-- Task input follows --

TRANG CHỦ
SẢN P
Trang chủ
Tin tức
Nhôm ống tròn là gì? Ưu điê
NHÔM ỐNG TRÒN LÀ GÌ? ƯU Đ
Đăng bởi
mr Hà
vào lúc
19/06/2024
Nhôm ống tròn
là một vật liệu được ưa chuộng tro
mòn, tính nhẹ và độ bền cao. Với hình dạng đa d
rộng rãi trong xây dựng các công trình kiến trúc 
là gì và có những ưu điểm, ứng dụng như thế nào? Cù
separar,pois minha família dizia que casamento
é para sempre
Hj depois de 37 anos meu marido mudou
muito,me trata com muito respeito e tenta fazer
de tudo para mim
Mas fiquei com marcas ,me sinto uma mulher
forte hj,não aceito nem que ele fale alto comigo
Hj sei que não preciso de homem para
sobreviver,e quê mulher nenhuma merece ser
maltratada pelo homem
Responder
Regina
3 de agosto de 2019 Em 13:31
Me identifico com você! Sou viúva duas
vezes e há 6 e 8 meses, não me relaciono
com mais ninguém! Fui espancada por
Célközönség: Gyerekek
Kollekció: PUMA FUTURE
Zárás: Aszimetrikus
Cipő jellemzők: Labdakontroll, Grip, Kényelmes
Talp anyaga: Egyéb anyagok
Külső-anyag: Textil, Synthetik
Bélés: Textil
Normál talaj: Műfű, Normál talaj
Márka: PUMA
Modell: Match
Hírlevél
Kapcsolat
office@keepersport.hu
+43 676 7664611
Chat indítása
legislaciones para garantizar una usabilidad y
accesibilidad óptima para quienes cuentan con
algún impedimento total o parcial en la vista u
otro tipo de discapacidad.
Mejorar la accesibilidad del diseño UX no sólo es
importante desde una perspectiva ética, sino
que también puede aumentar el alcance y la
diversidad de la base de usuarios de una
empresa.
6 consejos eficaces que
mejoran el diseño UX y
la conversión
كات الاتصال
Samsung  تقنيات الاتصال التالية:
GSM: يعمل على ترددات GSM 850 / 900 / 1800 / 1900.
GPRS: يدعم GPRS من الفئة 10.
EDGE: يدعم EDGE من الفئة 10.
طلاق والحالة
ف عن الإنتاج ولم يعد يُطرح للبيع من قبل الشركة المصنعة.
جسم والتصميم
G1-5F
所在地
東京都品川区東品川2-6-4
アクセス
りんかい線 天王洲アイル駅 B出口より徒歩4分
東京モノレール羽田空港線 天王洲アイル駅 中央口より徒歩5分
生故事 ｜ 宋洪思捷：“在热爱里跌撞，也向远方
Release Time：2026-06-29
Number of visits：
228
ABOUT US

-- Task input concluded --

Required work. An exact, complete copy of the lines above from the one with "forte hj,não aceito" through the one with "algún impedimento total" is the whole answer.

Answer section.
forte hj,não aceito nem que ele fale alto comigo
Hj sei que não preciso de homem para
sobreviver,e quê mulher nenhuma merece ser
maltratada pelo homem
Responder
Regina
3 de agosto de 2019 Em 13:31
Me identifico com você! Sou viúva duas
vezes e há 6 e 8 meses, não me relaciono
com mais ninguém! Fui espancada por
Célközönség: Gyerekek
Kollekció: PUMA FUTURE
Zárás: Aszimetrikus
Cipő jellemzők: Labdakontroll, Grip, Kényelmes
Talp anyaga: Egyéb anyagok
Külső-anyag: Textil, Synthetik
Bélés: Textil
Normál talaj: Műfű, Normál talaj
Márka: PUMA
Modell: Match
Hírlevél
Kapcsolat
office@keepersport.hu
+43 676 7664611
Chat indítása
legislaciones para garantizar una usabilidad y
accesibilidad óptima para quienes cuentan con
algún impedimento total o parcial en la vista u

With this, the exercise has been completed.